Say how many lines in the entries below have the word "Yvelines" in them, giving only the number.

[Given entries Boundary: Start]

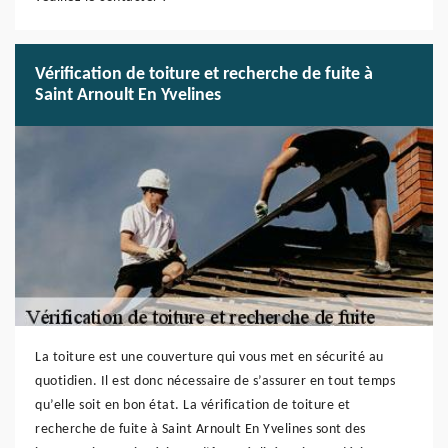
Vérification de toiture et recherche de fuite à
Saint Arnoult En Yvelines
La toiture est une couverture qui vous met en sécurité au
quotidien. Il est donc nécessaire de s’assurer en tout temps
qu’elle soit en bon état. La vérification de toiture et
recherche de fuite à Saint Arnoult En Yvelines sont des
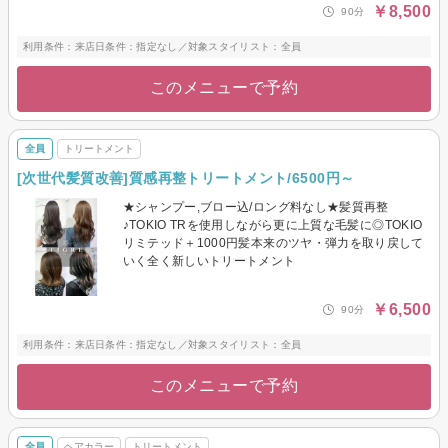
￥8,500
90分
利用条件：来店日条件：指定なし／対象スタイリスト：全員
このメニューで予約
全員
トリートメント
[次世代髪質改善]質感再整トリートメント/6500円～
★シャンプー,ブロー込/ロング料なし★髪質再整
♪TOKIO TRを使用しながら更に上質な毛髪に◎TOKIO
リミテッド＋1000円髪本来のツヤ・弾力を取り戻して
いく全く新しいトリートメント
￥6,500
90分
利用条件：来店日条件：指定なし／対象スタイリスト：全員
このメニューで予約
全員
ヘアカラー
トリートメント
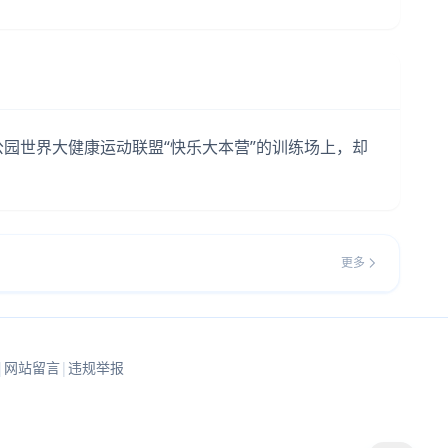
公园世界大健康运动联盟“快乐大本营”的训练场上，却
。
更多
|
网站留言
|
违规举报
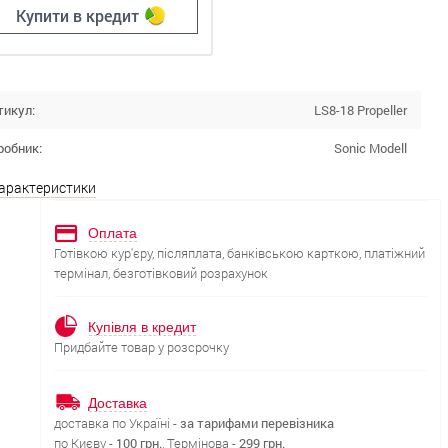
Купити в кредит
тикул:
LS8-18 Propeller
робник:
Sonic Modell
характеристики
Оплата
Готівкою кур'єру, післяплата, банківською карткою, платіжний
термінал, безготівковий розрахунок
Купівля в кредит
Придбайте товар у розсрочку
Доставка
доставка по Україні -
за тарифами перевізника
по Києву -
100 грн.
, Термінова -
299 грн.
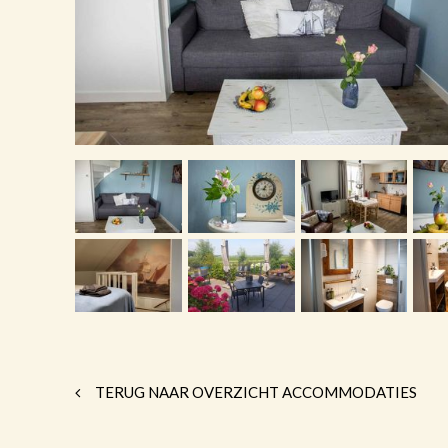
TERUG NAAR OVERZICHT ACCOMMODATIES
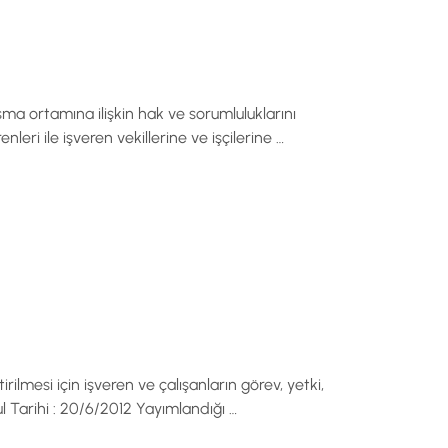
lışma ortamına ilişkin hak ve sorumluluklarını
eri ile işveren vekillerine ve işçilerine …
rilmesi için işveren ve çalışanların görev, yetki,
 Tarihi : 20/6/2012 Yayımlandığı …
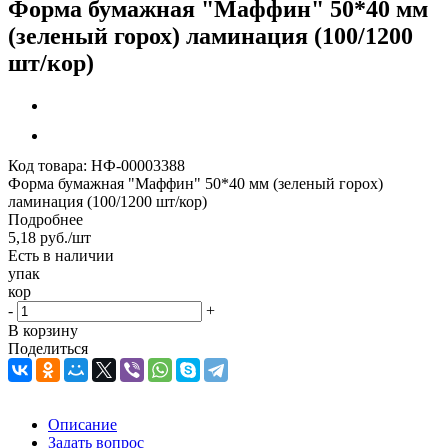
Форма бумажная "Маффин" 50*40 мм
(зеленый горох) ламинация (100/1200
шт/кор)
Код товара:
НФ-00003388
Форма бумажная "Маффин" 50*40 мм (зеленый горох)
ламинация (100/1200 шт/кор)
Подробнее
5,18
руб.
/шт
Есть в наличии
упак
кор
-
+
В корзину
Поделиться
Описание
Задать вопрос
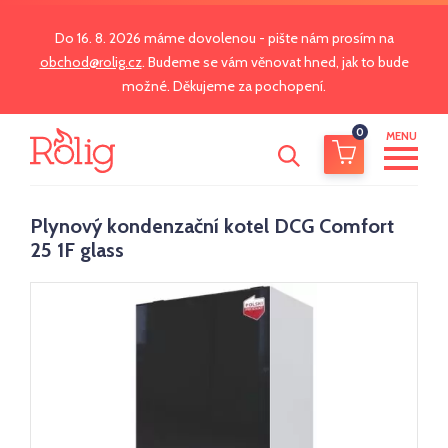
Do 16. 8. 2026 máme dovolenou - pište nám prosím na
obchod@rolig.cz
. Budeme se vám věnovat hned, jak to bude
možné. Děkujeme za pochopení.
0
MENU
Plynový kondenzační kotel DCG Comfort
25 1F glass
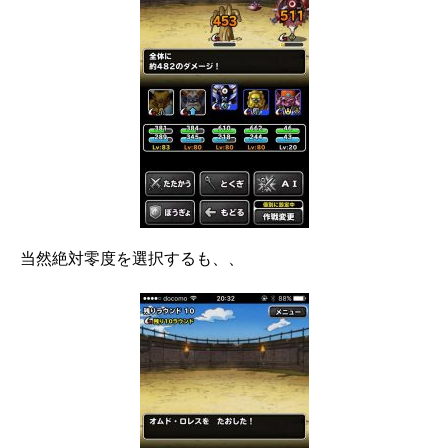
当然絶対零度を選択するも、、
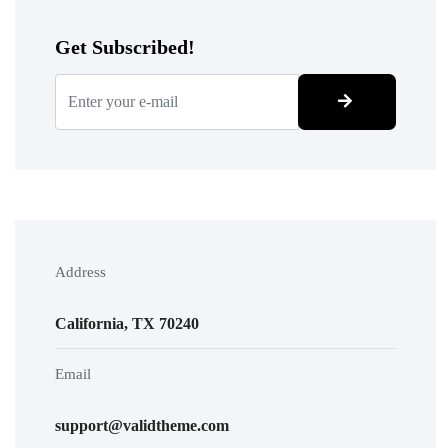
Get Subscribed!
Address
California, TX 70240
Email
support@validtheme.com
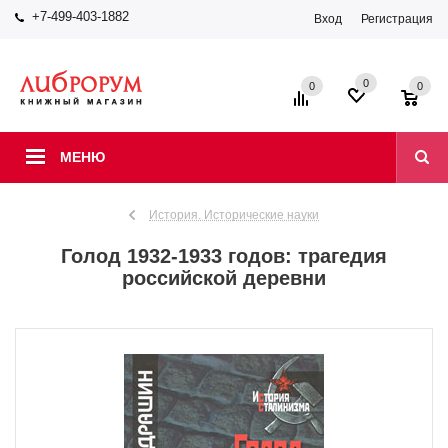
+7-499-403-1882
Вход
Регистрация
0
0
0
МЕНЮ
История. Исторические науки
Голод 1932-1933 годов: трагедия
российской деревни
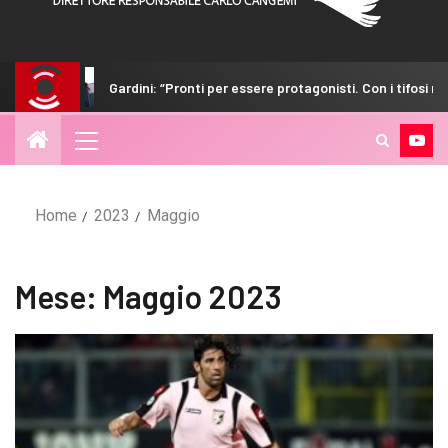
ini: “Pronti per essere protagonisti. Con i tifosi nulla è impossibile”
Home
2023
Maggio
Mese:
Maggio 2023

[Given entries Boundary: End]

Exercise answer:
2